Chief Public Health Officer Theresa Tam looks at a slide projected on a screen during a news conference in Ottawa, Friday, Oct. 9, 2020. THE CANADIAN PRESS/Adrian Wyld

Chief Public Health Officer Theresa Tam looks at a slide projected on a screen during a news conference in Ottawa, Friday, Oct. 9, 2020. THE CANADIAN PRESS/Adrian Wyld

COVID-19 spread shifts to seniors as outbreaks rise in long-term care homes: Tam

Country struggling as second wave of pandemic continues

  • Oct. 11, 2020 12:00 a.m.

Canada’s chief public health officer says the spread of COVID-19 is shifting towards seniors, adding to the mounting signs suggesting a second wave could hit just as hard as the first.

In a statement Saturday, Dr. Theresa Tam said that while the summer saw cases concentrated in the 20 to 39 age range, infection rates are now accelerating in older populations.

Reports of outbreaks in long-term care centres and retirement homes have been rising in recent weeks, but seem to be more contained than the eruption of cases that overwhelmed several facilities in April and May, said Tam.

It’s a troubling trend given the heightened health risks the virus poses to older Canadians, said Tam, warning that we’ve already seen how spread in care homes can have deadly consequences.

“We all have a shared responsibility to help protect those at highest risk,” Tam said in a statement. “When spread of COVID-19 is kept to low levels in the community this decreases the risk of exposure for older Canadians.”

READ MORE: Canadians urged to keep COVID-era Thanksgiving gatherings small, virtual

Meanwhile, some of the hardest-hit provinces are scrambling to prevent such a worst-case scenario by introducing new restrictions to rein in the surge in regional hot spots.

Ontario reported 809 new cases on Saturday, including 358 in Toronto, 123 in the Peel Region and 94 in Ottawa.

The numbers come on the first day of the province’s new measures to curb the consistent climb of cases in those areas, including closing gyms, movie theatres and casinos and suspending indoor dining at bars and restaurants.

The government also reported seven new deaths related to the virus. In total, 213 people are hospitalized in Ontario because of COVID-19; 47 people are in intensive care and 29 are on ventilators.

The picture wasn’t any prettier in Quebec, which reported another 1,097 new cases on Saturday — the sixth day out of the last seven that the province surpassed 1,000 new cases.

Quebec also reported 14 additional deaths. Hospitalizations rose by 11 to 444, and six more people were in intensive care, for a total of 73.

In response, the province was set to expand restrictions in nearly all the regions along the St.
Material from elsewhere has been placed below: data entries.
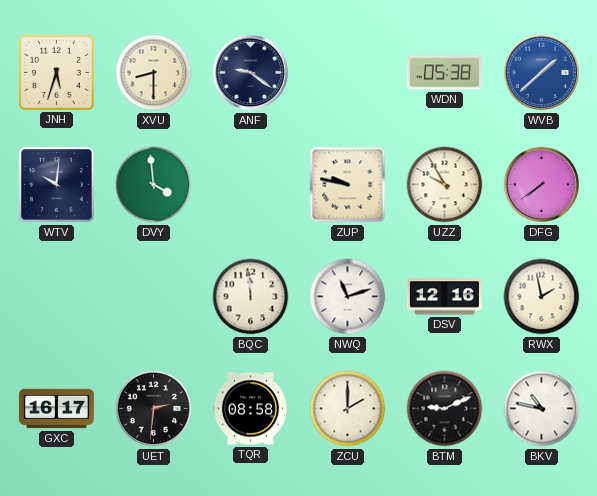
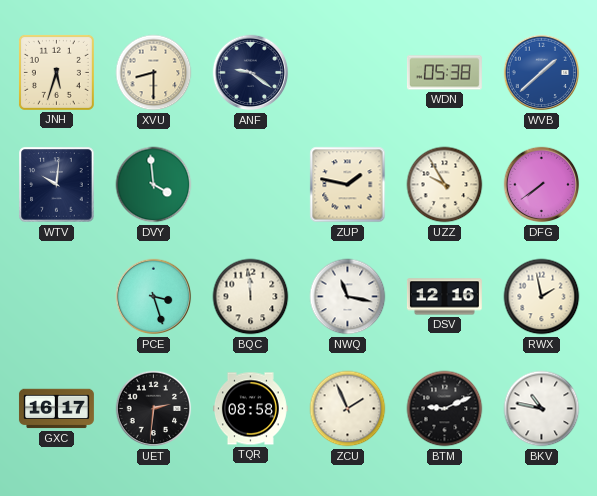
ZUP: 9:47 -> 1:47
PCE: none -> 3:27
NWQ: 11:12 -> 11:17
ZCU: 2:00 -> 1:56
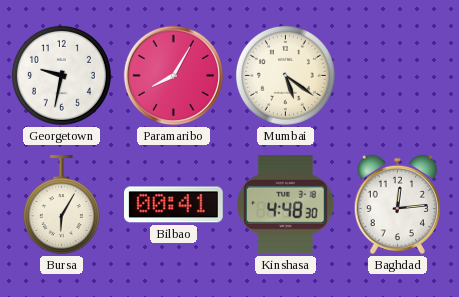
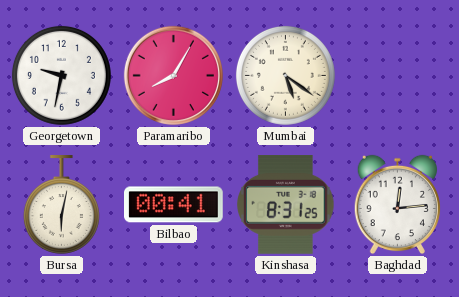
Bursa: 6:05 -> 6:02
Kinshasa: 4:48 -> 8:31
Lawrence River between Montreal and Quebec City on Saturday night.

Bars, restaurant dining rooms and gyms in so-called “red zones” must be closed, sports are limited and private citizens are not allowed to gather in private homes with anyone outside their household, with few exceptions.

In Manitoba, health officials reported two more deaths from COVID-19, as well as 97 new cases.

The province said in its daily pandemic update on Saturday that two women in Winnipeg — one in her 80s and another in her 90s — had died since the last update on Friday.

Public health officials also reminded people that residents of personal care homes are especially vulnerable to COVID-19, and that any visits over the Thanksgiving weekend should be planned with caution.

Even the Atlantic bubble seems to have been perforated by the pandemic’s second wave.

There were 20 new cases of COVID-19 in New Brunswick on Saturday, bringing the province’s total number of active cases to 57.

The province’s chief medical officer of health said 12 of the new cases are in the Moncton region and seven are in the Campbellton region. Both regions remain in the “orange” level of restrictions under the province’s COVID-19 plan.

Newfoundland and Labrador and Nova Scotia each reported three new cases on Saturday.